Dexus has completed a trifecta of sub-regional shopping centres sales with the divestment of a centre on NSW’s Central Coast.
Dexus Wholesale Property Fund has sold the Deepwater Plaza in Woy Woy for $112 million.
It has now sold three centres in as many months after it offloaded centres in Beenleigh, Queensland; and Shepparton, Victoria.
Deepwater Plaza is the only sub-regional centre of its size on the Central Coast of NSW. With more than 15,000sq m of retail space, the centre is home to Coles, Kmart, Best & Less, Service NSW and more than 45 specialty stores.
The sale, on a yield of 6.5 per cent, to a local investment firm brings the $15-billion fund’s sale total across the three assets to $285 million.
Settlement is expected in the first quarter of next year.
Fund manager Michael Sheffield said the divestments of these assets “continues the implementation of the fund’s strategy to hold larger regional retail assets”.
The sales began in October when the Shepparton Marketplace was sold to Metro Holdings for $88.1 million on a 6.25 per cent yield.

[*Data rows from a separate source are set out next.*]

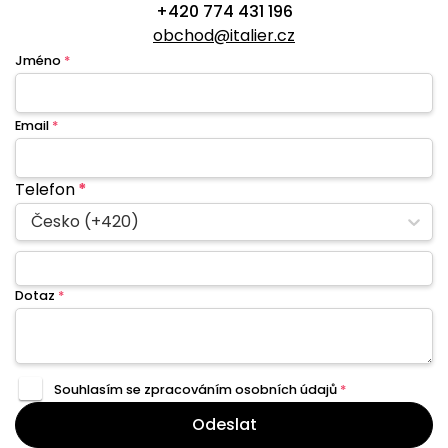
+420 774 431 196
obchod@italier.cz
Jméno
*
Email
*
Telefon
*
Česko (+420)
Dotaz
*
Souhlasím se zpracováním
osobních údajů
*
Odeslat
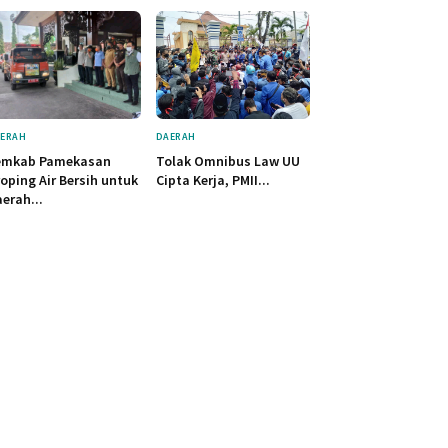
ERAH
DAERAH
emkab Pamekasan
Tolak Omnibus Law UU
oping Air Bersih untuk
Cipta Kerja, PMII...
erah...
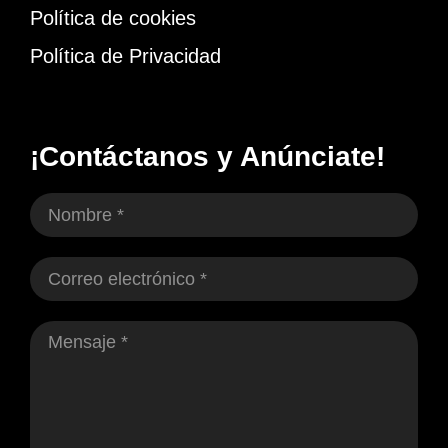
Política de cookies
Política de Privacidad
¡Contáctanos y Anúnciate!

The centre is a single-level sub-regional shopping centre about 200km north of Melbourne.
Anchored by Woolworths and Big W and supported by 33 specialty and service stores, Shepparton Marketplace is the largest, fully enclosed shopping precinct within Shepparton with more than 14,500sq m of retail space.

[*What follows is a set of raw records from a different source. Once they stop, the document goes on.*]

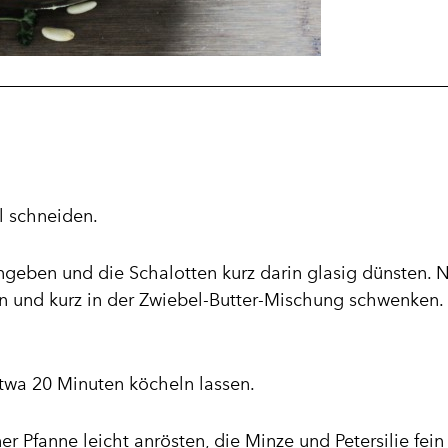
l schneiden.
ingeben und die Schalotten kurz darin glasig dünsten. 
 und kurz in der Zwiebel-Butter-Mischung schwenken.
etwa 20 Minuten köcheln lassen.
er Pfanne leicht anrösten, die Minze und Petersilie fein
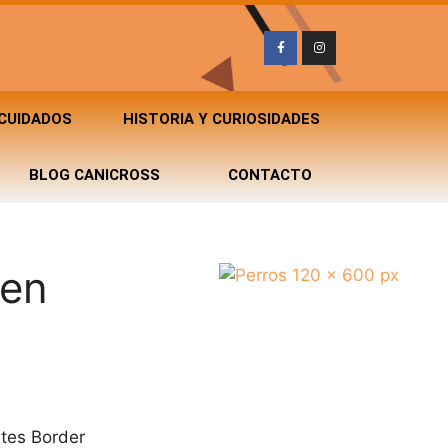
 CUIDADOS
HISTORIA Y CURIOSIDADES
BLOG CANICROSS
CONTACTO
 en
tes Border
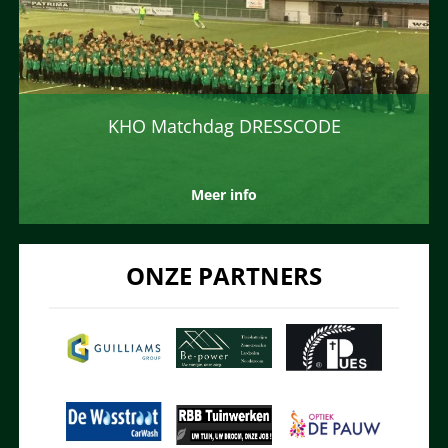
KHO Matchdag DRESSCODE
Meer info
ONZE PARTNERS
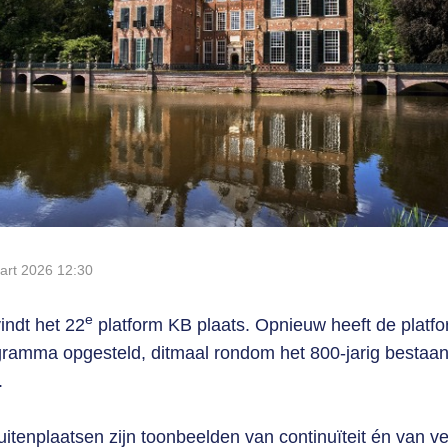
art 2026
12:30
e
indt het 22
platform KB plaats. Opnieuw heeft de plat
ramma opgesteld, ditmaal rondom het 800-jarig bestaan
.
itenplaatsen zijn toonbeelden van continuïteit én van v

Earlier this month it sold the Beenleigh Marketplace south of Brisbane for $85 million to Mintus on a yield of 6.75 per cent.
The centre is within the Beenleigh town centre next to transport links and has more than 20,000sq m of retail space.

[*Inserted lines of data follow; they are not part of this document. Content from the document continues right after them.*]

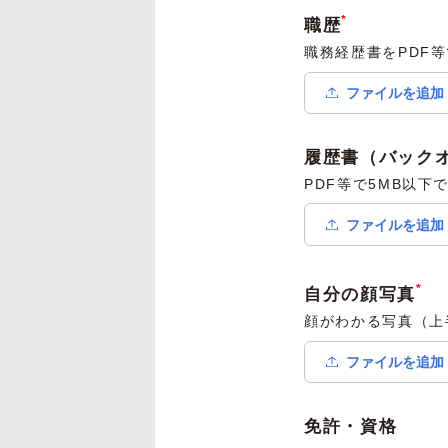
*
職歴
職務経歴書をPDF
ファイルを追加
履歴書（バック
PDF等で5MB以
ファイルを追加
*
自分の顔写真
顔がわかる写真（上
ファイルを追加
免許・資格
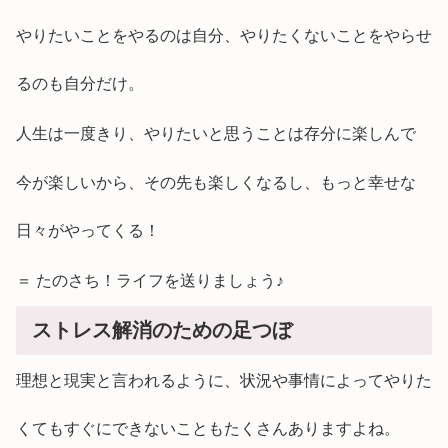
やりたいことをやるのは自分、やりたくないことをやらせ
るのも自分だけ。
人生は一度きり、やりたいと思うことは存分に楽しんで
今が楽しいから、その先も楽しくなるし、もっと幸せな
日々がやってくる！
＝ たのさち！ライフを送りましょう♪
ストレス解消のための足つぼ
理想と現実と言われるように、状況や事情によってやりた
くてもすぐにできないこともたくさんありますよね。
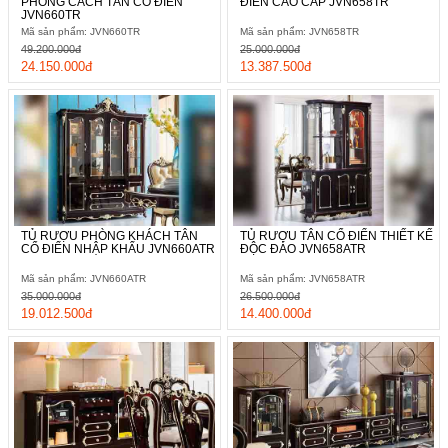
PHONG CÁCH TÂN CỔ ĐIỂN
ĐIỂN CAO CẤP JVN658TR
JVN660TR
Mã sản phẩm: JVN660TR
Mã sản phẩm: JVN658TR
49.200.000đ
25.000.000đ
24.150.000đ
13.387.500đ
TỦ RƯỢU PHÒNG KHÁCH TÂN
TỦ RƯỢU TÂN CỔ ĐIỂN THIẾT KẾ
CỔ ĐIỂN NHẬP KHẨU JVN660ATR
ĐỘC ĐÁO JVN658ATR
Mã sản phẩm: JVN660ATR
Mã sản phẩm: JVN658ATR
35.000.000đ
26.500.000đ
19.012.500đ
14.400.000đ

It is anchored by Big W and Woolworths as well as more than 50 speciality stores.
All three were negotiate by CBRE’s Simon Rooney.
Fund manager Michael Sheffield said the divestments of these assets “continues the implementation of the fund’s strategy to hold larger regional retail assets”.
Dexus was not alone in moving on sub-regional retail assets in the latter stages of this year: Lendlease sold three centres, in WA, NSW and Queensland in deals totalling more than $520 million.
HMC Capital Managed Funds acquired from Lendlease’s Sub-Regional Retail Fund two centres, Southlands Boulevarde in Perth, for $92.5 million, and Menai Marketplace, Sydney, for $150m, for a total of $242.5 million, while Sentinel Property Group scooped up Mackay’s Caneland Central Shopping Centre, Queensland, with management rights for $280 million.
The acquisition bolsters Sentinel’s $1 billion-plus commercial real estate portfolio in northern Australia and takes its investment in retail centres during 2022 to more than $700 million.